» **Problem**:
Using the listing below, retype the line bearing "acceso, rectificación, supresión, oposición, limitación" and each line after it, word for word, and nothing further.

______________________________

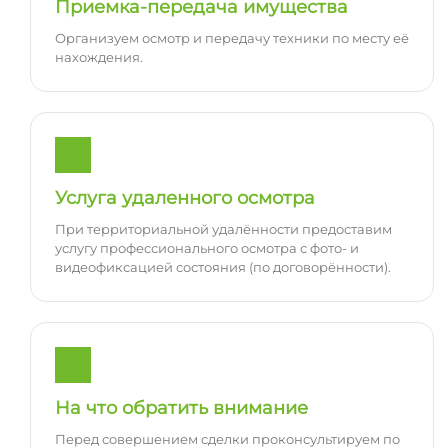
Приемка-передача имущества
Организуем осмотр и передачу техники по месту её
нахождения.
Услуга удаленного осмотра
При территориальной удалённости предоставим
услугу профессионального осмотра с фото- и
видеофиксацией состояния (по договорённости).
На что обратить внимание
Перед совершением сделки проконсультируем по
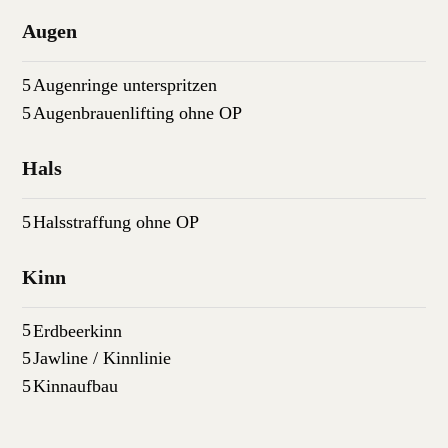
Augen
Augenringe unterspritzen
Augenbrauenlifting ohne OP
Hals
Halsstraffung ohne OP
Kinn
Erdbeerkinn
Jawline / Kinnlinie
Kinnaufbau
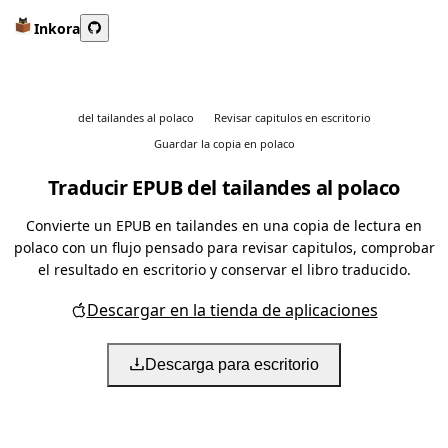
Inkora
del tailandes al polaco
Revisar capitulos en escritorio
Guardar la copia en polaco
Traducir EPUB del tailandes al polaco
Convierte un EPUB en tailandes en una copia de lectura en
polaco con un flujo pensado para revisar capitulos, comprobar
el resultado en escritorio y conservar el libro traducido.
Descargar en la tienda de aplicaciones
Descarga para escritorio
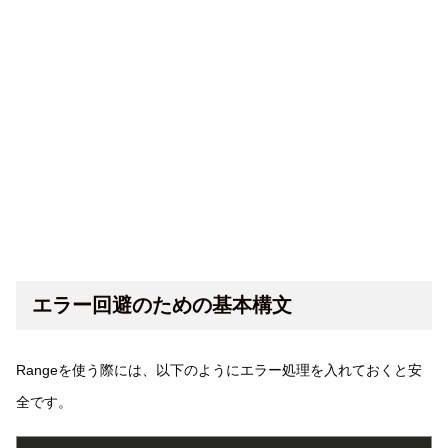
エラー回避のための基本構文
Rangeを使う際には、以下のようにエラー処理を入れておくと安
全です。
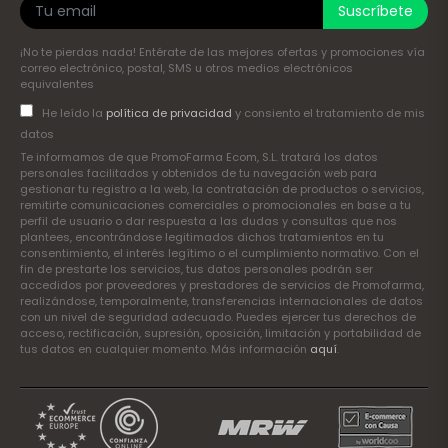
Suscríbete
¡No te pierdas nada! Entérate de las mejores ofertas y promociones vía
correo electrónico, postal, SMS u otros medios electrónicos
equivalentes
He leído la
política de privacidad
y consiento el tratamiento de mis
datos
Te informamos de que PromoFarma Ecom, S.L. tratará los datos
personales facilitados y obtenidos de tu navegación web para
gestionar tu registro a la web, la contratación de productos o servicios,
remitirte comunicaciones comerciales o promocionales en base a tu
perfil de usuario o dar respuesta a las dudas y consultas que nos
plantees, encontrándose legitimados dichos tratamientos en tu
consentimiento, el interés legítimo o el cumplimiento normativo. Con el
fin de prestarte los servicios, tus datos personales podrán ser
accedidos por proveedores y prestadores de servicios de Promofarma,
realizándose, temporalmente, transferencias internacionales de datos
con un nivel de seguridad adecuado. Puedes ejercer tus derechos de
acceso, rectificación, supresión, oposición, limitación y portabilidad de
tus datos en cualquier momento. Más información
aquí
.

______________________________

» **Solution to this task**:
acceso, rectificación, supresión, oposición, limitación y portabilidad de
tus datos en cualquier momento. Más información
aquí
.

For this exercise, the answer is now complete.